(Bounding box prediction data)
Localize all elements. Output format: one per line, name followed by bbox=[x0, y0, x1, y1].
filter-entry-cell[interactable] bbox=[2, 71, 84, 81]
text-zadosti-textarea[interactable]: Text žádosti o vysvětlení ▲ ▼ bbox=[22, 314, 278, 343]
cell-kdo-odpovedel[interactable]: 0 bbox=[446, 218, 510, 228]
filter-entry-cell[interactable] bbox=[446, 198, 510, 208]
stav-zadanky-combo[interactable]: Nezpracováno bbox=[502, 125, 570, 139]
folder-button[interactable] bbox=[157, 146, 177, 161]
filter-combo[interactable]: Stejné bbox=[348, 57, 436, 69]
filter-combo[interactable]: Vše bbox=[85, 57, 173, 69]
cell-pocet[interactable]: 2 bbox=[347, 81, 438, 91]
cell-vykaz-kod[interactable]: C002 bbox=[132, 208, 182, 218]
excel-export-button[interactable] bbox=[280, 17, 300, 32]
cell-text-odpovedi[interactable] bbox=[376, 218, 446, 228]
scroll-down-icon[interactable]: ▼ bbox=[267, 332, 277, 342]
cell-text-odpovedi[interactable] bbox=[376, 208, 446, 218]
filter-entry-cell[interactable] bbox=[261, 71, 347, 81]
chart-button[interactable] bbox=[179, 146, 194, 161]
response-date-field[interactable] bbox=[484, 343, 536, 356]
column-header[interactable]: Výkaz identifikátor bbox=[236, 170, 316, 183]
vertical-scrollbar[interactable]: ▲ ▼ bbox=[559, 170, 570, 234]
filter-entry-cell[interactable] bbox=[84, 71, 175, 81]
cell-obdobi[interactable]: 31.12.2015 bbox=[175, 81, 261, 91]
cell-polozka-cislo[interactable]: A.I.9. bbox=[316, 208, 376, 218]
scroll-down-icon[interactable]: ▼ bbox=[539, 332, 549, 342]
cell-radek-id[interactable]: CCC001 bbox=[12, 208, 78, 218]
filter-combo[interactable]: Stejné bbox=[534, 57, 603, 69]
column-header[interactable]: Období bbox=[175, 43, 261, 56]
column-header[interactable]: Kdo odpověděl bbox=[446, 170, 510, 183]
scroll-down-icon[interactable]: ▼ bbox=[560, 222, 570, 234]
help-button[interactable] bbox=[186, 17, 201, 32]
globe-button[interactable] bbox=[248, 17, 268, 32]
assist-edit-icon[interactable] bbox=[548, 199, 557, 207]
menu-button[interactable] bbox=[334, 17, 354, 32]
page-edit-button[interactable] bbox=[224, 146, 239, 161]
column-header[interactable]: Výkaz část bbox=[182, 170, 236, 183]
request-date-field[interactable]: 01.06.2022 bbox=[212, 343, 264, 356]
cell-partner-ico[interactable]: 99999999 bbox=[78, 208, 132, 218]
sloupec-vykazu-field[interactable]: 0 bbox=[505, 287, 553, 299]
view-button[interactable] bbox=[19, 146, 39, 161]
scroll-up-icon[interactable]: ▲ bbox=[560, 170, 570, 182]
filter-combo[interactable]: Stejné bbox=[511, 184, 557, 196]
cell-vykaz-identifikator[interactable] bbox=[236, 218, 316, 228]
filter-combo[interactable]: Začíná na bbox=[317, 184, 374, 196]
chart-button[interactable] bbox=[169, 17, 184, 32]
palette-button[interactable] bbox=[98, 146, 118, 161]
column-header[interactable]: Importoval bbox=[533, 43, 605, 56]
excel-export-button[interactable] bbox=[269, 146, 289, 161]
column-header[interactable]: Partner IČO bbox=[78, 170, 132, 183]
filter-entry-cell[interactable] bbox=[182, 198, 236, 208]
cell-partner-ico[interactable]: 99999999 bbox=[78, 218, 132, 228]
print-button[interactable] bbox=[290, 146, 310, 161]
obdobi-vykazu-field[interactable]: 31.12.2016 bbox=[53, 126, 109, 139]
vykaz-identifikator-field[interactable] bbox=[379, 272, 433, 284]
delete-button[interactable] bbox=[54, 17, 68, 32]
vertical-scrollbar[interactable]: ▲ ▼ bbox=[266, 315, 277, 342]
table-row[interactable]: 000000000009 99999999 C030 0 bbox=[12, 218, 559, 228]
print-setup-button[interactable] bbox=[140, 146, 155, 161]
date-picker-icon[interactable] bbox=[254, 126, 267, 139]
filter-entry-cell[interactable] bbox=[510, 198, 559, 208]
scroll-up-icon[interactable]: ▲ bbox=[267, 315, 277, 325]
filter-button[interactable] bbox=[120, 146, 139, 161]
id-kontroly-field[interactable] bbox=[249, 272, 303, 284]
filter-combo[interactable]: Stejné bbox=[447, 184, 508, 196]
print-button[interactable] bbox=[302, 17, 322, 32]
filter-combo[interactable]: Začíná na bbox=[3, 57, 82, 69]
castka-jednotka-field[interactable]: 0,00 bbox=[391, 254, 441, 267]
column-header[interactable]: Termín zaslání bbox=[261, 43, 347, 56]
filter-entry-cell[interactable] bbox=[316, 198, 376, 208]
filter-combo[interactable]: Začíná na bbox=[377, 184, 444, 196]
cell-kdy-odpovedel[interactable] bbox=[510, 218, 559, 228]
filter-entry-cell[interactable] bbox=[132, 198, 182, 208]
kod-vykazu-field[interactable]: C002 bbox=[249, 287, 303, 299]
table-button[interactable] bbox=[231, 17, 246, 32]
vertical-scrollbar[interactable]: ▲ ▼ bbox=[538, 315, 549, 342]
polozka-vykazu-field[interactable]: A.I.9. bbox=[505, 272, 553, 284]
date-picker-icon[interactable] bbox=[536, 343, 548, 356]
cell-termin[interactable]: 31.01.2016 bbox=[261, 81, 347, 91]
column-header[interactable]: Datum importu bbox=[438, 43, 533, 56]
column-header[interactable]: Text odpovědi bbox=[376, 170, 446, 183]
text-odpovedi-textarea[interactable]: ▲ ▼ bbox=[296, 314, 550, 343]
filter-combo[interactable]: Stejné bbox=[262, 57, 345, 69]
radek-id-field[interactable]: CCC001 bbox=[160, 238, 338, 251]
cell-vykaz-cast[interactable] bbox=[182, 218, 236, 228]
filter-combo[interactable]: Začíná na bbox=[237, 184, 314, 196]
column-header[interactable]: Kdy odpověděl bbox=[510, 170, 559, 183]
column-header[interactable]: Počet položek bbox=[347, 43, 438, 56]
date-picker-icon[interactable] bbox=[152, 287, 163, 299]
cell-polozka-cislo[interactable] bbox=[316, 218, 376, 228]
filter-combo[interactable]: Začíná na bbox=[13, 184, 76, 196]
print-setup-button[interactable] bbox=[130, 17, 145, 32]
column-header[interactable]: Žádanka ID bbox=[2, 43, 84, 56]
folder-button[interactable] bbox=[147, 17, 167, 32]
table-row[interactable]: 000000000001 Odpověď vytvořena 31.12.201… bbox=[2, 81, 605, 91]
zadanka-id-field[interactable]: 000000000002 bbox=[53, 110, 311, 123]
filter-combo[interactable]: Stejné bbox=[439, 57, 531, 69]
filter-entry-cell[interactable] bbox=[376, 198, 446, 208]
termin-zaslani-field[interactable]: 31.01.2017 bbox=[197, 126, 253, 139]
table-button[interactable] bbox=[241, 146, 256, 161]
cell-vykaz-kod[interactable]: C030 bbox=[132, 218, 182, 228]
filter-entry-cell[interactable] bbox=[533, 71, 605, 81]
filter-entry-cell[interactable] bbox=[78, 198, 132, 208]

Task to complete =>
Every line in the data above that contains the word "header" counts; report how many there are and nothing more.

Output =>
12